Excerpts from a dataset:
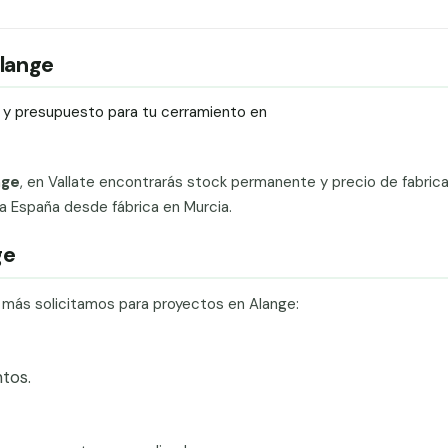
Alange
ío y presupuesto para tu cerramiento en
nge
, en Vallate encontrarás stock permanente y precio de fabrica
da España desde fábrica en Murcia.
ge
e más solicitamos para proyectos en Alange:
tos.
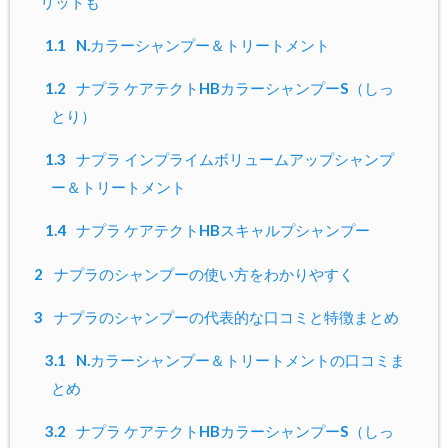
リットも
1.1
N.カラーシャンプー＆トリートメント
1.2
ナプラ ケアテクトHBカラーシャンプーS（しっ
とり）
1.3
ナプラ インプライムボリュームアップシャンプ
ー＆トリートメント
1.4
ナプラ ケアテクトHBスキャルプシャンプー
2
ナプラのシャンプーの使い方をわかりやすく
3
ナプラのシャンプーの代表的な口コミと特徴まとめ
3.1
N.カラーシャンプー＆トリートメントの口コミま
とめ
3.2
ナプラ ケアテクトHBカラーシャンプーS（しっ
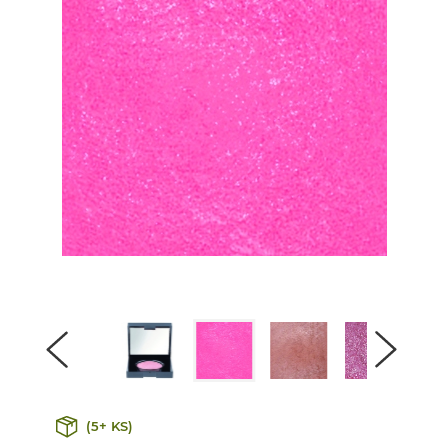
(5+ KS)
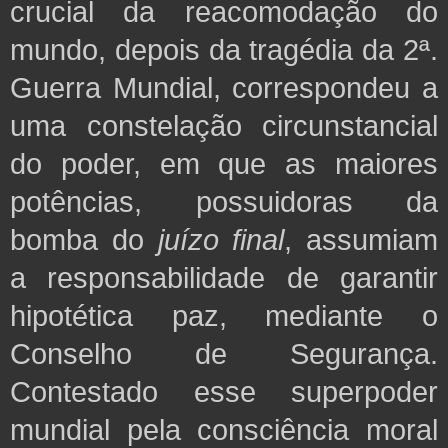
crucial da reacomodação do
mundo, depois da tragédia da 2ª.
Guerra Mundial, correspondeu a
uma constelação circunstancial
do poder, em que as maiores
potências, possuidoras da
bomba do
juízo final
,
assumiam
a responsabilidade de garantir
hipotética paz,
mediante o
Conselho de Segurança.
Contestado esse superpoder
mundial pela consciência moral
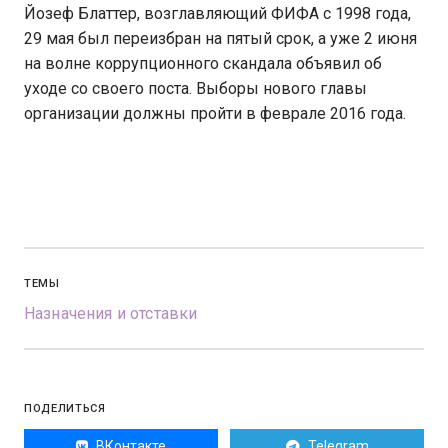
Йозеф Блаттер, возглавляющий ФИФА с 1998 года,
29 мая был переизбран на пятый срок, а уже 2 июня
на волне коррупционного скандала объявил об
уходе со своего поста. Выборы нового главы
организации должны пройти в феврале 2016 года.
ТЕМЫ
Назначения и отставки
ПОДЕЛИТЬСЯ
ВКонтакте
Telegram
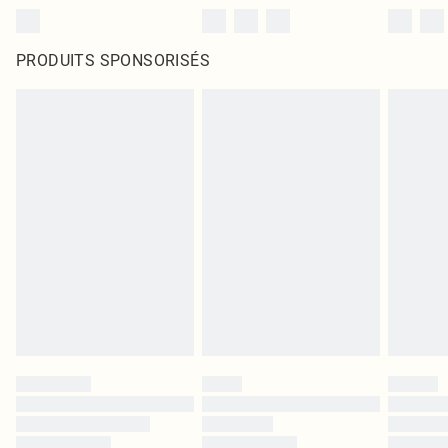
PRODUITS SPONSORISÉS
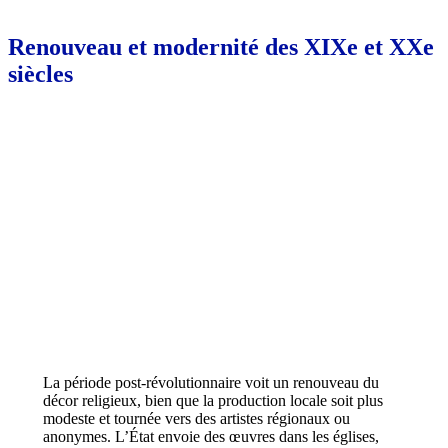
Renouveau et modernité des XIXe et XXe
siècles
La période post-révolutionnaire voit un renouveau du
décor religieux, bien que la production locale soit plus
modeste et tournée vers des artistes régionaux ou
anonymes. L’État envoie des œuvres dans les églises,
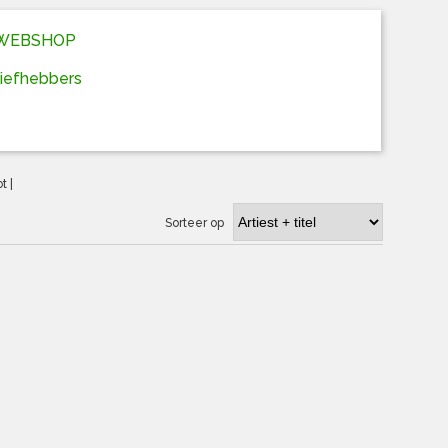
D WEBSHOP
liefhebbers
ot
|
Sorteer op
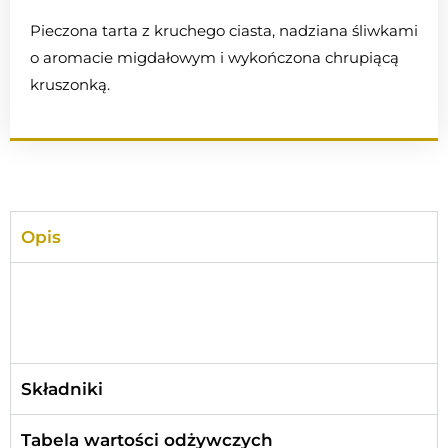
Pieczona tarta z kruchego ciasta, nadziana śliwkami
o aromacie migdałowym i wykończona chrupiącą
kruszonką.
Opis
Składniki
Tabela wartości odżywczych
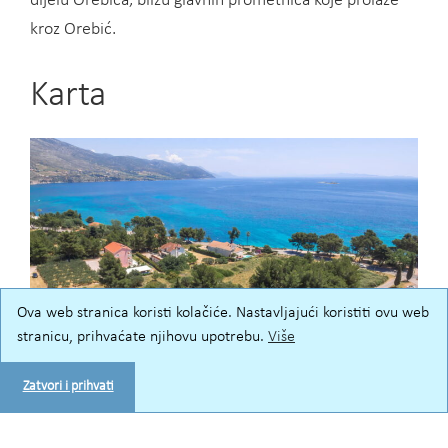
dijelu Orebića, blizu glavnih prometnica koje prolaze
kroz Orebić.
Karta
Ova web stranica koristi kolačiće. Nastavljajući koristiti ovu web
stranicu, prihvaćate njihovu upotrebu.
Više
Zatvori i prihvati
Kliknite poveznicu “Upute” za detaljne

* _Instructions for the task_
Looking at the data above, give the number of lines that include "Alange"; add nothing else.

* _Task answer_
2